> _About this exercise_: Reproduce exactly the span of lines that opens with the line containing "Бесплатные шоу в Казани" and closes with the last line of the entries below.

> _Input material_:

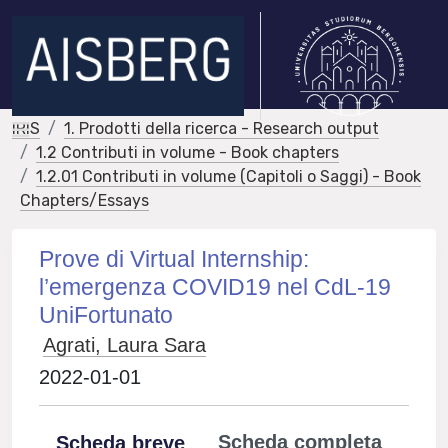
IRIS
1. Prodotti della ricerca - Research output
1.2 Contributi in volume - Book chapters
1.2.01 Contributi in volume (Capitoli o Saggi) - Book
Chapters/Essays
Prove di Virtual Internship:
l’emergenza COVID19 nel CdL-19
UniFortunato
Agrati, Laura Sara
2022-01-01
Scheda completa
Scheda breve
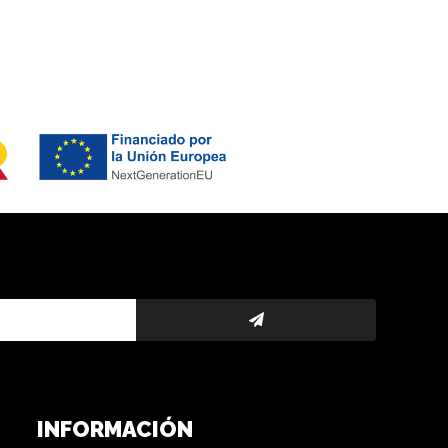
INFORMACIÓN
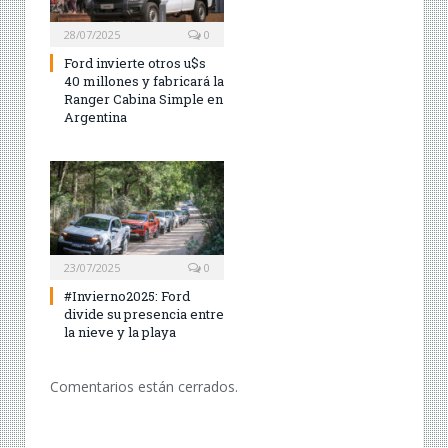
28/07/2025
0
Ford invierte otros u$s
40 millones y fabricará la
Ranger Cabina Simple en
Argentina
23/07/2025
0
#Invierno2025: Ford
divide su presencia entre
la nieve y la playa
Comentarios están cerrados.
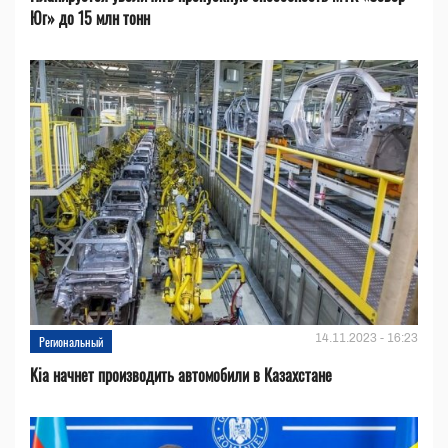
Юг» до 15 млн тонн
14.11.2023 - 16:23
Региональный
Kia начнет производить автомобили в Казахстане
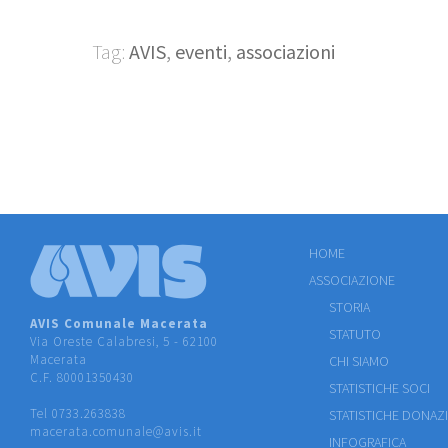
Tag:
AVIS
,
eventi
,
associazioni
HOME
ASSOCIAZIONE
STORIA
AVIS Comunale Macerata
STATUTO
Via Oreste Calabresi, 5 - 62100
Macerata
CHI SIAMO
C.F. 80001350430
STATISTICHE SOCI
Tel 0733.263838
STATISTICHE DONAZ
macerata.comunale@avis.it
INFOGRAFICA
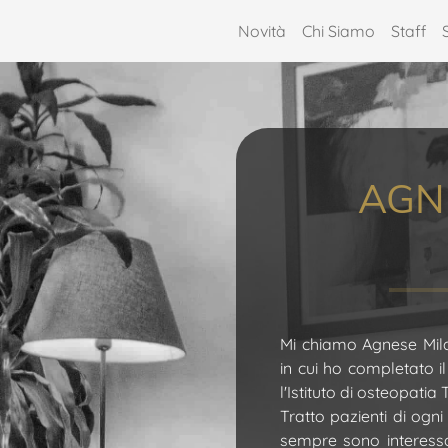
Novità
Chi Siamo
Staff
AGN
Mi chiamo Agnese Mila
in cui ho completato i
l'Istituto di osteopatia
Tratto pazienti di ogni
sempre sono interessa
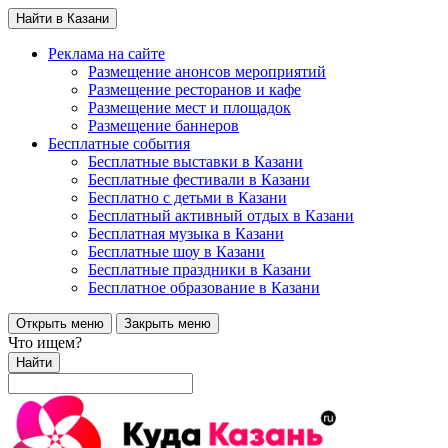
Найти в Казани
Реклама на сайте
Размещение анонсов мероприятий
Размещение ресторанов и кафе
Размещение мест и площадок
Размещение баннеров
Бесплатные события
Бесплатные выставки в Казани
Бесплатные фестивали в Казани
Бесплатно с детьми в Казани
Бесплатный активный отдых в Казани
Бесплатная музыка в Казани
Бесплатные шоу в Казани
Бесплатные праздники в Казани
Бесплатное образование в Казани
Открыть меню
Закрыть меню
Что ищем?
Найти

> _Result for this task_:
Бесплатные шоу в Казани
Бесплатные праздники в Казани
Бесплатное образование в Казани
Открыть меню
Закрыть меню
Что ищем?
Найти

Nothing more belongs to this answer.